We look for those who thrive in an environment of having ownership. We’re very honest about responsibility and what it means to be a Birchbox employee. You have to be great at your job. We define the boundaries like that. We want people jumping on opportunities.
What are some of the biggest obstacles you’ve faced?
We’ve grown really fast, and we could be growing a lot faster. We have strong opinions about keeping quality high.
So it’s getting all the brands and products that we want, and telling a complete story. We love the subscription model but it’s the ends to a means. We’re paving a new road and we’re calling it discovery retail. It’s a hybrid between marketing, editorial and retail.
How’s Birchbox Man doing?
Men are under-served. We launched at such a different scale but are very excited at the fact that we’re introducing them to new things. They’re also shopping really quickly. They have a lot [fewer] options. We have a new VP of men’s grooming.
You and Cofounder Hayley Barna have become “tech celebrities.” What’s it like being public figures?

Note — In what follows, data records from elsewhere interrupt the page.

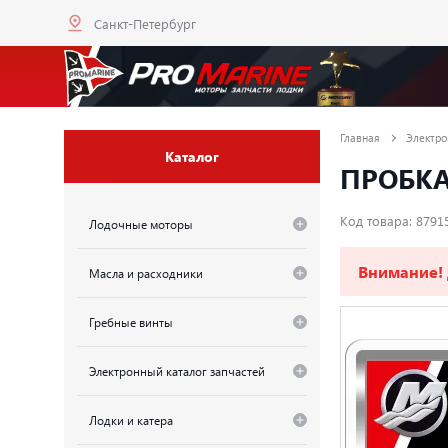
Санкт-Петербург
Главная
Электро
Каталог
ПРОБКА
Код товара: 8791
Лодочные моторы
Внимание!
Масла и расходники
Гребные винты
Электронный каталог запчастей
Лодки и катера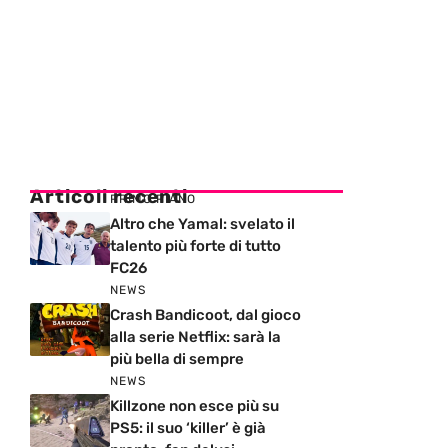
Articoli recenti
PRIMO PIANO
Altro che Yamal: svelato il
talento più forte di tutto
FC26
NEWS
Crash Bandicoot, dal gioco
alla serie Netflix: sarà la
più bella di sempre
NEWS
Killzone non esce più su
PS5: il suo ‘killer’ è già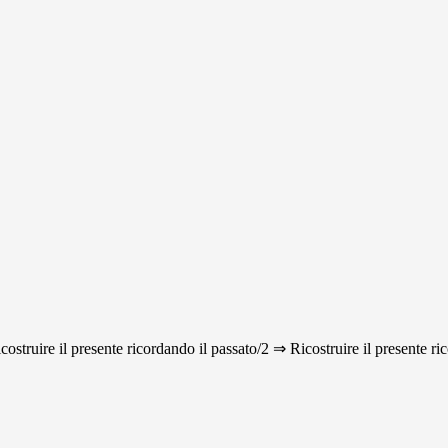
icostruire il presente ricordando il passato/2 ⇒ Ricostruire il presente ri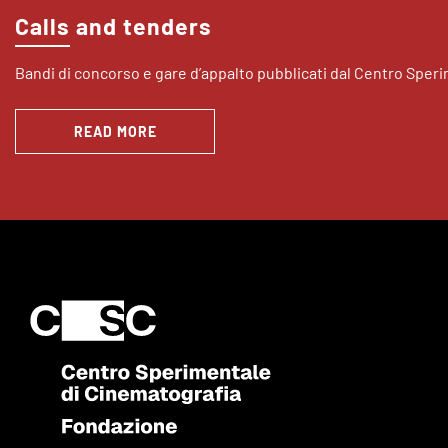
Calls and tenders
Bandi di concorso e gare d’appalto pubblicati dal Centro Sper
READ MORE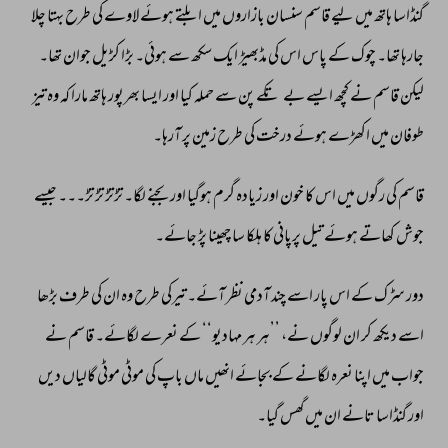
گنڈاسا 
ہاتھ 
میں 
لیے 
قاسم 
سنسان 
بازاروں 
میں 
ابلتے 
ہوئے 
لاوے 
کی 
طرح 
بہتا 
چلا 
جارہا 
تھا۔ 
چوک 
کے 
پاس 
اس 
کی 
مڈبھیڑ 
ایک 
سکھ 
سے 
ہوئی۔ 
بڑا 
کڑیل 
جوان 
تھا۔ 
لیکن 
قاسم 
نے 
کچھ 
ایسے 
بے 
تکے 
پن 
سے 
حملہ 
کیا 
اور 
ایسا 
بھرپور 
ہاتھ 
مارا 
کہ 
وہ 
تیز 
طوفان 
میں 
اکھڑے 
ہوئے 
درخت 
کی 
طرح 
زمین 
پر 
آرہا۔ 
قاسم 
کی 
رگوں 
میں 
اس 
کا 
خون 
اور 
زیادہ 
گرم 
ہوگیا 
اور 
بجنے 
لگا۔ 
تڑتڑ 
تڑ 
تڑ۔۔۔ 
جیسے 
جوش 
کھاتے 
ہوئے 
تیل 
پرپانی 
کا 
ہلکا 
سا 
چھینا 
پڑ 
جائے۔ 
دور 
سڑک 
کے 
اس 
پار 
اسے 
چند 
آدمی 
نظر 
آئے۔ 
تیرکی 
طرح 
وہ 
ان 
کی 
طرف 
بڑھا 
اسے 
دیکھ 
کر 
ان 
لوگوں 
نے، 
’’ہر 
ہر 
مہادیو‘‘ 
کے 
نعرے 
لگائے۔ 
قاسم 
نے 
جواب 
میں 
اپنا 
نعرہ 
لگانے 
کے 
بجائے 
انھیں 
ماں 
باپ 
کی 
موٹی 
موٹی 
گالیاں 
دیں 
اور 
گنڈاسا 
تانے 
ان 
میں 
گھس 
گیا۔ 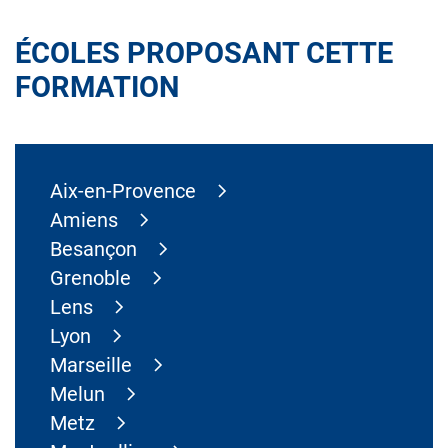
ÉCOLES PROPOSANT CETTE
FORMATION
Aix-en-Provence
Amiens
Besançon
Grenoble
Lens
Lyon
Marseille
Melun
Metz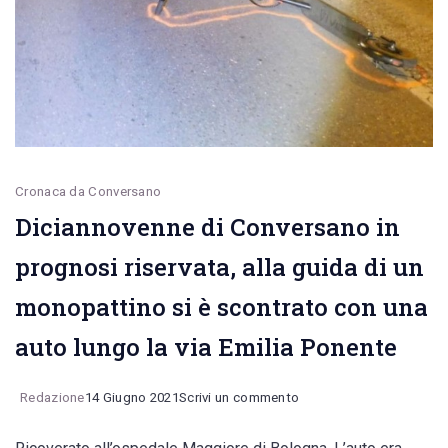
passioni
Cronaca da Conversano
Diciannovenne di Conversano in
prognosi riservata, alla guida di un
monopattino si è scontrato con una
auto lungo la via Emilia Ponente
on
Redazione
14 Giugno 2021
Scrivi un commento
Diciannovenne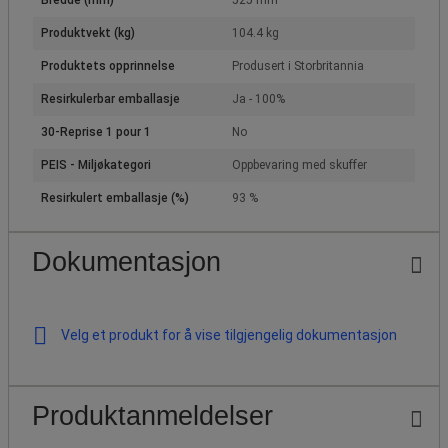
Bredde (mm)
525 mm
Produktvekt (kg)
104.4 kg
Produktets opprinnelse
Produsert i Storbritannia
Resirkulerbar emballasje
Ja - 100%
30-Reprise 1 pour 1
No
PEIS - Miljøkategori
Oppbevaring med skuffer
Resirkulert emballasje (%)
93 %
Dokumentasjon
Velg et produkt for å vise tilgjengelig dokumentasjon
Produktanmeldelser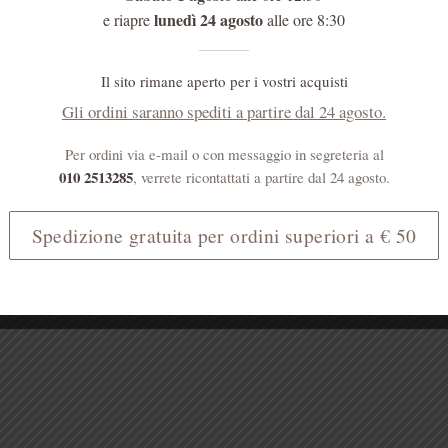
lunedì 24 agosto
e riapre
alle ore 8:30
Il sito rimane aperto per i vostri acquisti
Gli ordini saranno spediti a partire dal 24 agosto.
Per ordini via e-mail o con messaggio in segreteria al
010 2513285
, verrete ricontattati a partire dal 24 agosto.
Spedizione gratuita per ordini superiori a € 50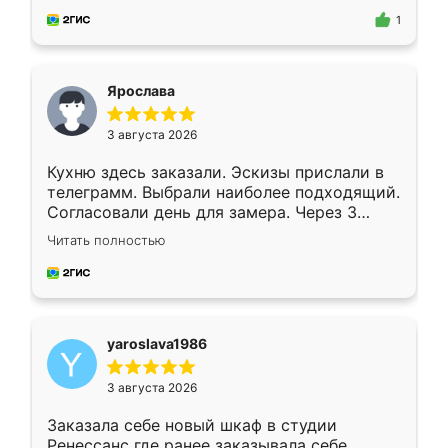
предложил по моему эскизу самый
1
подходящий вариант шкафа. Немного его
видоизменил, получилось даже лучше, чем
я хотела.
Ярослава
3 августа 2026
Кухню здесь заказали. Эскизы прислали в
телеграмм. Выбрали наиболее подходящий.
Согласовали день для замера. Через 3
недели кухня была уже готова. Остались
Читать полностью
довольны работой. Спасибо Ренессанс
мебель за качественную работу!
yaroslava1986
3 августа 2026
Заказала себе новый шкаф в студии
Ренессанс где ранее заказывала себе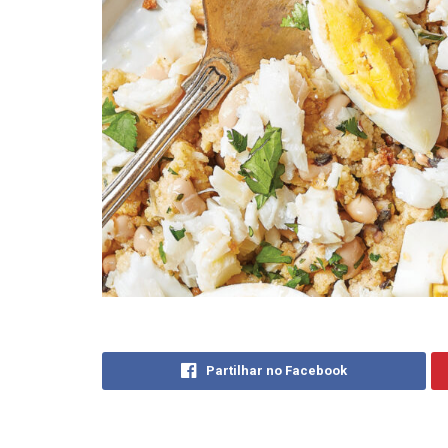
Partilhar no Facebook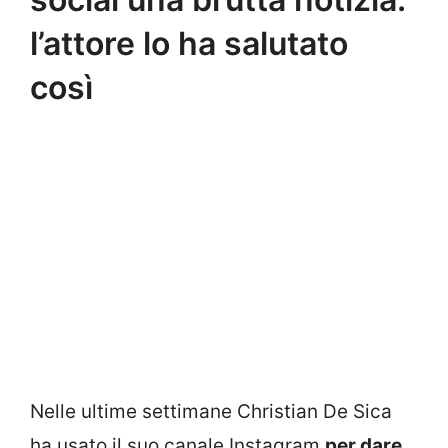
l’attore lo ha salutato
così
Nelle ultime settimane Christian De Sica
ha usato il suo canale Instagram
per dare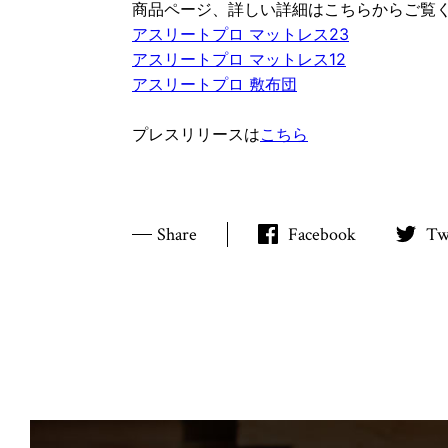
商品ページ、詳しい詳細はこちらからご覧
アスリートプロ マットレス23
アスリートプロ マットレス12
アスリートプロ 敷布団
プレスリリースは
こちら
Share
Facebook
Tw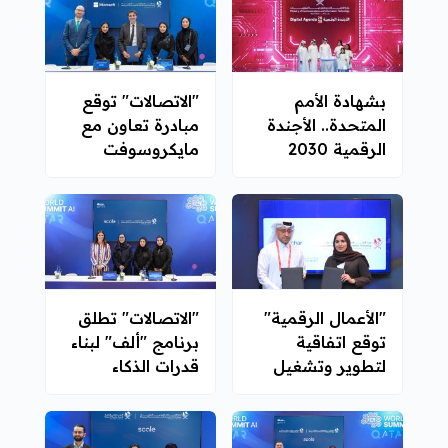
بشهادة الأمم
"الاتصالات" توقع
المتحدة.. الأجندة
مبادرة تعاون مع
الرقمية 2030
مايكروسوفت
ضمن الأفضل
عالميًا
"الأعمال الرقمية"
"الاتصالات" تطلق
توقع اتفاقية
برنامج "ألف" لبناء
لتطوير وتشغيل
قدرات الذكاء
برامجها مع شركة
الاصطناعي في
ابتكار
الجهات الحكومية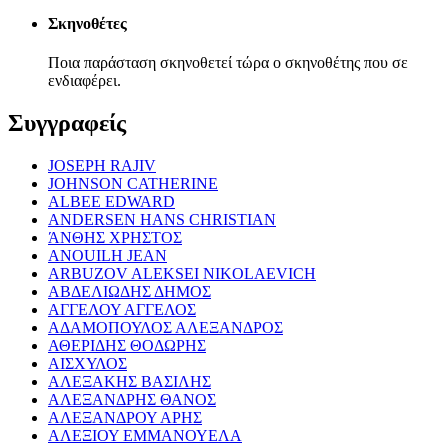
Σκηνοθέτες
Ποια παράσταση σκηνοθετεί τώρα ο σκηνοθέτης που σε
ενδιαφέρει.
Συγγραφείς
JOSEPH RAJIV
JOHNSON CATHERINE
ALBEE EDWARD
ANDERSEN HANS CHRISTIAN
ΆΝΘΗΣ ΧΡΗΣΤΟΣ
ANOUILH JEAN
ARBUZOV ALEKSEI NIKOLAEVICH
ΑΒΔΕΛΙΩΔΗΣ ΔΗΜΟΣ
ΑΓΓΕΛΟΥ ΑΓΓΕΛΟΣ
ΑΔΑΜΟΠΟΥΛΟΣ ΑΛΕΞΑΝΔΡΟΣ
ΑΘΕΡΙΔΗΣ ΘΟΔΩΡΗΣ
ΑΙΣΧΥΛΟΣ
ΑΛΕΞΑΚΗΣ ΒΑΣΙΛΗΣ
ΑΛΕΞΑΝΔΡΗΣ ΘΑΝΟΣ
ΑΛΕΞΑΝΔΡΟΥ ΑΡΗΣ
ΑΛΕΞΙΟΥ ΕΜΜΑΝΟΥΕΛΑ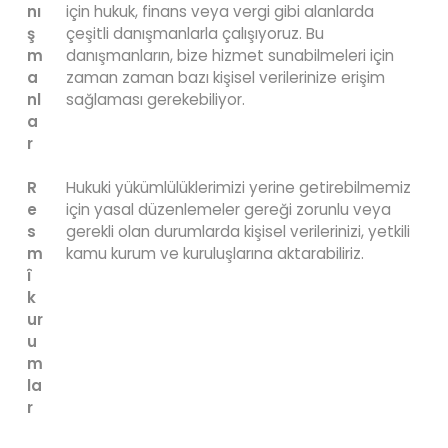
nı
için hukuk, finans veya vergi gibi alanlarda
ş
çeşitli danışmanlarla çalışıyoruz. Bu
m
danışmanların, bize hizmet sunabilmeleri için
a
zaman zaman bazı kişisel verilerinize erişim
nl
sağlaması gerekebiliyor.
a
r
R
Hukuki yükümlülüklerimizi yerine getirebilmemiz
e
için yasal düzenlemeler gereği zorunlu veya
s
gerekli olan durumlarda kişisel verilerinizi, yetkili
m
kamu kurum ve kuruluşlarına aktarabiliriz.
î
k
ur
u
m
la
r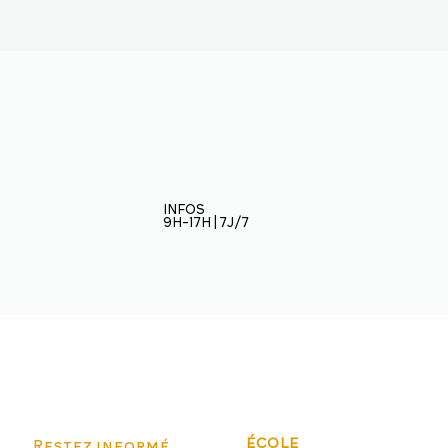
INFOS
9H-17H | 7J/7
Restez informé
ÉCOLE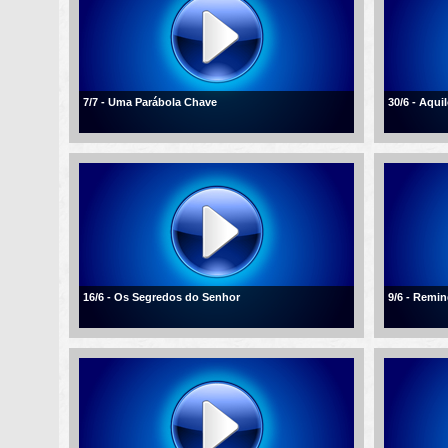
7/7 - Uma Parábola Chave
30/6 - Aqui
16/6 - Os Segredos do Senhor
9/6 - Remi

I don’t feel like I’m a public figure. No one has stopped us on the street.
You’ve been working crazy hours ever since launching in 2010. What does your typical day look like?
We start and end days with email. Balance is a long-term game. It’s all work, all the time. It feels exciting. It’s more intense than ever. I don’t know how people do it without a partner. It’s very true that on my hardest weeks my partner is having one of her best weeks and vice versa.
What will Birchbox look like in 5 years?
We feel really strongly that lifestyle is a huge category and purposefully so. It’s working in beauty and grooming. In the men’s business we can test more categories. Over the holidays we did a limited edition home box with entertaining decor. We’ll be doing that type of thing more regularly.
We’re excited about the partnerships and just announced a collaboration with fashion designer Ruffian. We’re going to get customers involved in choosing brands, giving a megaphone to the customer.